Say “I’m sorry” or “I apologise” if you messed up. Apologies that fail to actually apologise but instead use phrases like “I regret” or “I feel bad about what happened” are common, according to Ingall. Traditional “I’m sorry if I offended you” and “I’m sorry, but…” apologies come to mind here. To add insult to injury, expressing regret shifts the focus from the wrongdoer’s feelings to your own.

Just take the blame

If you two are equally to blame, there’s no point in apologising. That’s a tough one, and Schumann agrees that dual responsibility is often a problem. However, “I like to encourage people to really focus on taking responsibility for the parts of the conflict that they’re responsible for,” she says. You should resist the temptation to say something like, “I’m sorry I did this, but you also did that.” It’s “normal,” she says, “because we want to contextualise our behaviour and call attention to the fact that we’re also hurt.” But that can wait until later in the discussion.

Call attention to specific words

Choosing your words carefully when apologising in public is important, says Lisa Leopold, an associate professor of English language studies at the Middlebury Institute of International Studies in Monterey. Don’t use “if” or “may” to express regret; saying “I’m sorry if anyone was offended” implies that no one was hurt. The word “but” is also a blunder. She points out that it undermines your argument.

Leopold stresses the significance of beginning an apology with “I” or “my.” Instead of “I’m sorry for the interaction this morning,” try “I’m sorry for my outburst.” Be sure to always employ the active voice. She explains that saying “I’m sorry for what happened” is meaningless because you can’t take responsibility for “what happened.”

The use of adverbial intensifiers like “very,” “truly,” “sincerely,” “deeply,” and “extremely” can also be useful. These can “improve the language of an apology,” as noted by Leopold.

Think through exactly how you’ll make the necessary repairs.

Making amends is essential to any sincere apology. Schumann argues that there will be times when this is a direct possibility: You shattered their prized wine goblet, huh? A new one, on the house! They got coffee on their new dress, huh? Get the dry cleaning on the house.

Symbolic alternatives should be considered if that is not possible. If you accidentally offended someone with a critical remark, for instance, you should apologise. She explains that although “sometimes you can’t repair what’s happened,” it is still possible to consider the future of the relationship. “What’s the best way to convey a pledge to change your ways?” “Hear that this is not going to continue…,” you need to tell the other person.and they have faith in your promise to change in the future.

Show your true feelings.

Schumann says there are many ways to show that your words are genuine. The first rule of a proper apology is that it must be adequate to the wrong done. While “Sorry about that, love” won’t cut it if you’re apologising for cheating, they might if you’re running ten minutes late for dinner, she points out.

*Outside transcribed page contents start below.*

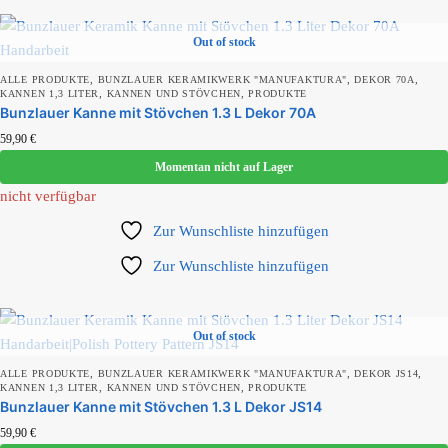
Out of stock
,
,
,
ALLE PRODUKTE
BUNZLAUER KERAMIKWERK "MANUFAKTURA"
DEKOR 70A
,
,
KANNEN 1,3 LITER
KANNEN UND STÖVCHEN
PRODUKTE
Bunzlauer Kanne mit Stövchen 1.3 L Dekor 70A
59,90
€
Momentan nicht auf Lager
nicht verfügbar
Zur Wunschliste hinzufügen
Zur Wunschliste hinzufügen
Out of stock
,
,
,
ALLE PRODUKTE
BUNZLAUER KERAMIKWERK "MANUFAKTURA"
DEKOR JS14
,
,
KANNEN 1,3 LITER
KANNEN UND STÖVCHEN
PRODUKTE
Bunzlauer Kanne mit Stövchen 1.3 L Dekor JS14
59,90
€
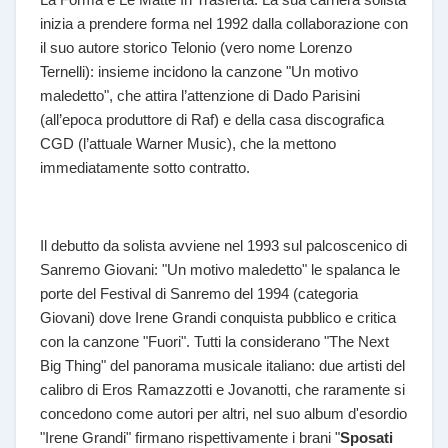
inizia a prendere forma nel 1992 dalla collaborazione con
il suo autore storico Telonio (vero nome Lorenzo
Ternelli): insieme incidono la canzone "Un motivo
maledetto", che attira l’attenzione di Dado Parisini
(all’epoca produttore di Raf) e della casa discografica
CGD (l’attuale Warner Music), che la mettono
immediatamente sotto contratto.
Il debutto da solista avviene nel 1993 sul palcoscenico di
Sanremo Giovani: "Un motivo maledetto" le spalanca le
porte del Festival di Sanremo del 1994 (categoria
Giovani) dove Irene Grandi conquista pubblico e critica
con la canzone "Fuori". Tutti la considerano "The Next
Big Thing" del panorama musicale italiano: due artisti del
calibro di Eros Ramazzotti e Jovanotti, che raramente si
concedono come autori per altri, nel suo album d'esordio
"Irene Grandi" firmano rispettivamente i brani "
Sposati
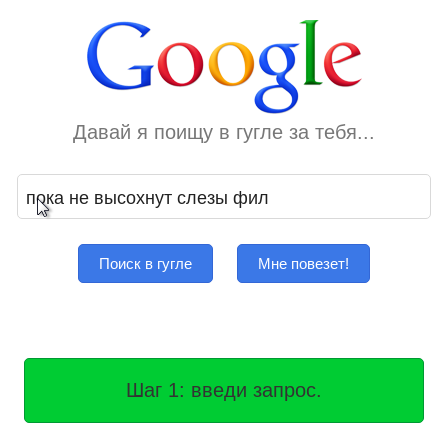
Давай я поищу в гугле за тебя...
Поиск в гугле
Мне повезет!
Шаг 1: введи запрос.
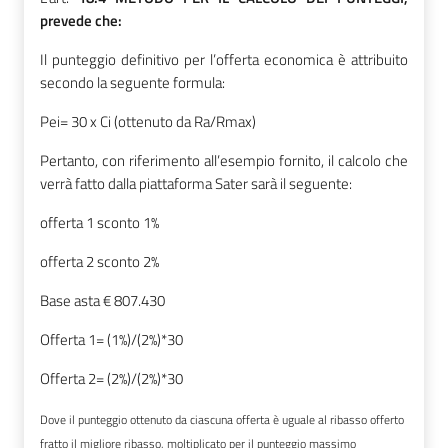
prevede che:
Il punteggio definitivo per l’offerta economica è attribuito
secondo la seguente formula:
Pei= 30 x Ci (ottenuto da Ra/Rmax)
Pertanto, con riferimento all’esempio fornito, il calcolo che
verrà fatto dalla piattaforma Sater sarà il seguente:
offerta 1 sconto 1%
offerta 2 sconto 2%
Base asta € 807.430
Offerta 1= (1%)/(2%)*30
Offerta 2= (2%)/(2%)*30
Dove il punteggio ottenuto da ciascuna offerta è uguale al ribasso offerto
fratto il migliore ribasso, moltiplicato per il punteggio massimo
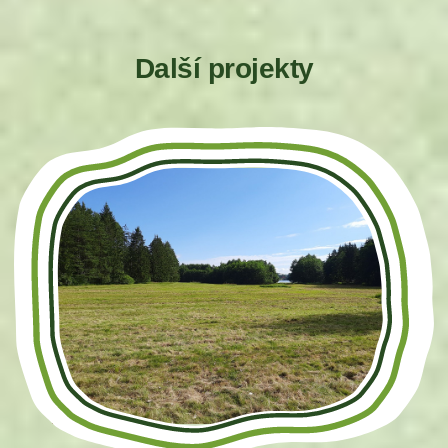
Další projekty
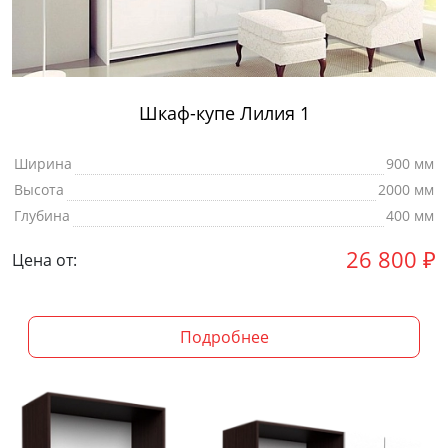
Шкаф-купе Лилия 1
Ширина
900 мм
Высота
2000 мм
Глубина
400 мм
26 800
₽
Цена от:
Подробнее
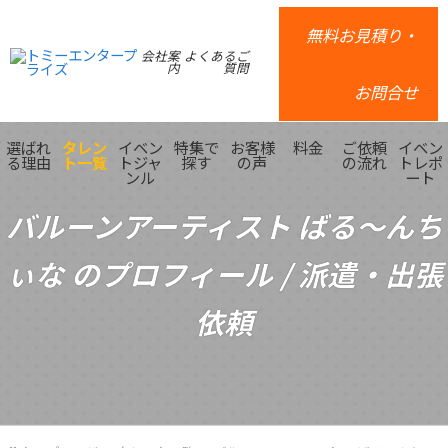
無料お見積り・
会社案
よくあるご
内
質問
お問合せ
選ばれ
タレン
イベン
特集で
お客様
料金
ご依頼
イベン
る理由
ト一覧
トジャ
探す
の声
の流れ
トレポ
ンル
ート
バルーンアーティスト ばる〜んち
ぃな のプロフィール / 派遣・出張
依頼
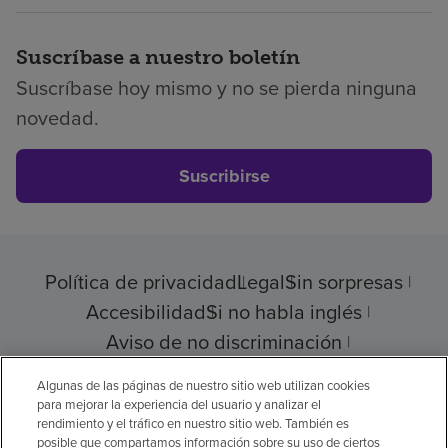
Suscríbase a nuestro boletín
Suscríbase hoy mismo y no se pierda ninguna
novedad.
Suscribirse
Política de privacidad
Legal
Sin sorpresas
Accesibilidad
Si no habla inglés
Aviso de no discriminación
Cumplimiento de los proveedores
Algunas de las páginas de nuestro sitio web utilizan cookies
para mejorar la experiencia del usuario y analizar el
rendimiento y el tráfico en nuestro sitio web. También es
posible que compartamos información sobre su uso de ciertos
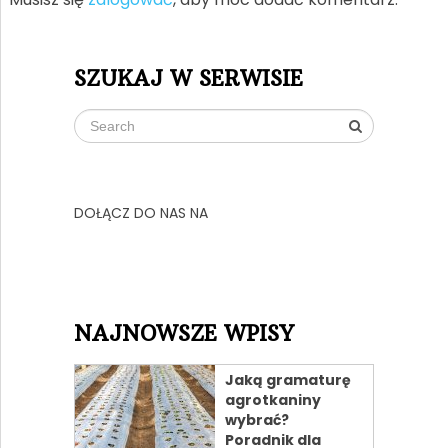
SZUKAJ W SERWISIE
DOŁĄCZ DO NAS NA
NAJNOWSZE WPISY
Jaką gramaturę
agrotkaniny
wybrać?
Poradnik dla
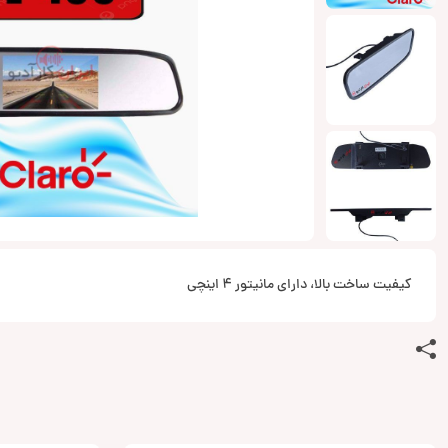
کیفیت ساخت بالا، دارای مانیتور 4 اینچی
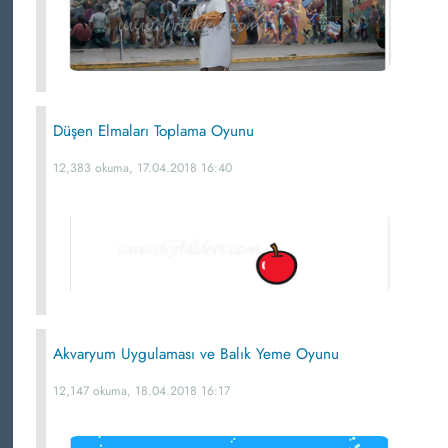
Düşen Elmaları Toplama Oyunu
12,383 okuma, 17.04.2018 16:40
Akvaryum Uygulaması ve Balık Yeme Oyunu
12,147 okuma, 18.04.2018 16:17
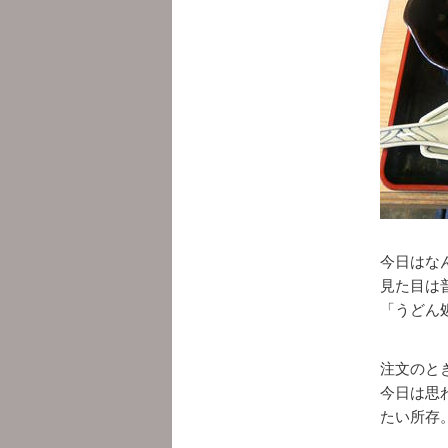
今日はな
見た目は普
「うどん
注文のと
今日は思
たい所存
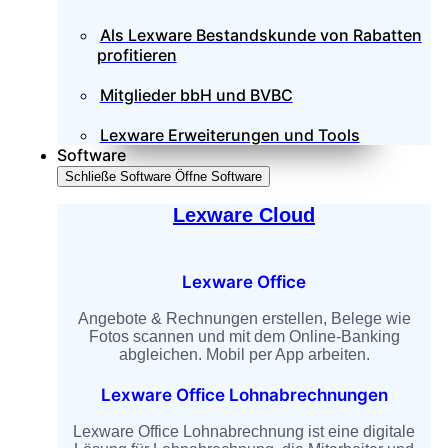
Als Lexware Bestandskunde von Rabatten
profitieren
Mitglieder bbH und BVBC
Lexware Erweiterungen und Tools
Software
Schließe Software
Öffne Software
Lexware Cloud
Lexware Office
Angebote & Rechnungen erstellen, Belege wie
Fotos scannen und mit dem Online-Banking
abgleichen. Mobil per App arbeiten.
Lexware Office Lohnabrechnungen
Lexware Office Lohnabrechnung ist eine digitale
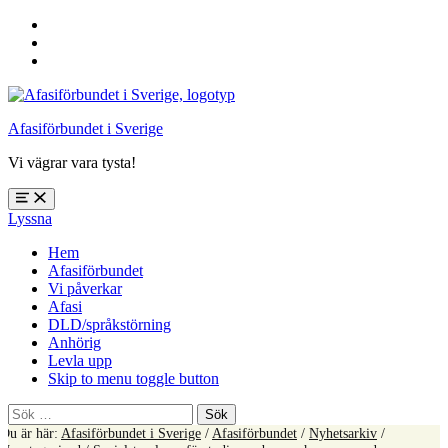
Hoppa
till
Hoppa
huvudnavigering
till
Hoppa
huvudinnehåll
till
sidfoten
Afasiförbundet i Sverige
Vi vägrar vara tysta!
Öppna
Lyssna
meny:
%s
Hem
Afasiförbundet
Vi påverkar
Afasi
DLD/språkstörning
Anhörig
Levla upp
Skip to menu toggle button
Sök
efter:
Du är här:
Afasiförbundet i Sverige
/
Afasiförbundet
/
Nyhetsarkiv
/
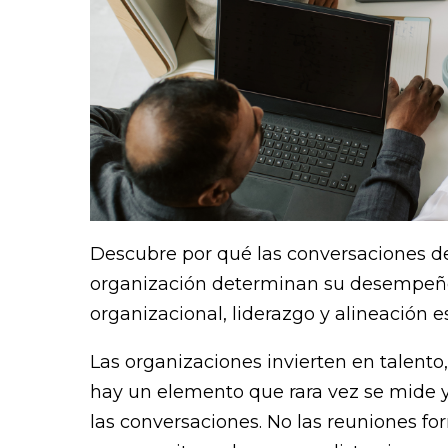
Descubre por qué las conversaciones d
organización determinan su desempeño
organizacional, liderazgo y alineación e
Las organizaciones invierten en talento,
hay un elemento que rara vez se mide y 
las conversaciones. No las reuniones for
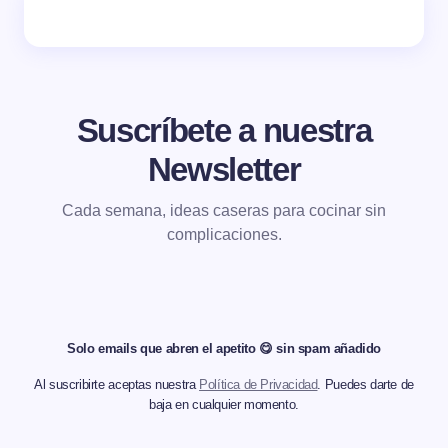
Suscríbete a nuestra
Newsletter
Cada semana, ideas caseras para cocinar sin
complicaciones.
Solo emails que abren el apetito 😋 sin spam añadido
Al suscribirte aceptas nuestra
Política de Privacidad
. Puedes darte de
baja en cualquier momento.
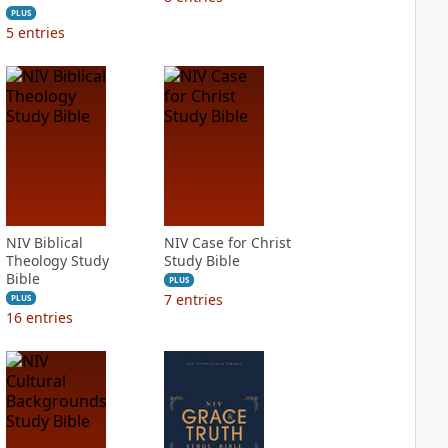
PLUS
5
entries
NIV Biblical
NIV Case for Christ
Theology Study
Study Bible
Bible
PLUS
7
entries
PLUS
16
entries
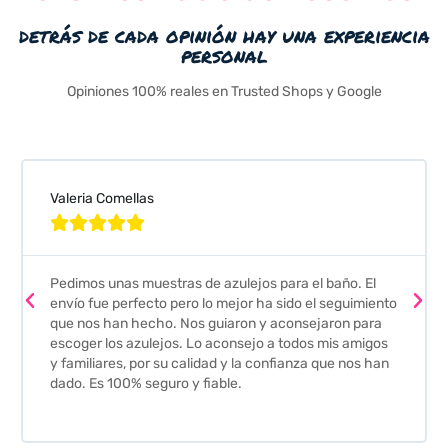
detrás de cada opinión hay una experiencia
personal
Opiniones 100% reales en Trusted Shops y Google
Valeria Comellas





Pedimos unas muestras de azulejos para el baño. El
envío fue perfecto pero lo mejor ha sido el seguimiento
que nos han hecho. Nos guiaron y aconsejaron para
escoger los azulejos. Lo aconsejo a todos mis amigos
y familiares, por su calidad y la confianza que nos han
dado. Es 100% seguro y fiable.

Try to put yourself in the other person’s shoes and show them that you recognise the harm you caused and the struggles they had to overcome as a result of your actions. Schumann suggests starting with active listening and following up with questions to better understand their perspective. If you can put yourself in their shoes, you may be able to apologise more sincerely and with more empathy for the victim if you do so.

Don’t count on being forgiven.

The first step is to say you’re sorry. When someone has been wronged, especially if it’s a serious offense, they may need time and space to heal. The natural inclination is to ask, “What’s the matter?” I’m sorry, but how much longer are you going to keep this? If you want to check in, Schumann suggests framing it like this: “I understand this isn’t going to fix everything, and I want to continue to do whatever I can to make this right by you. If you’re not ready to forgive me just yet, I hope you’ll at least be willing to work with me so that we can move on.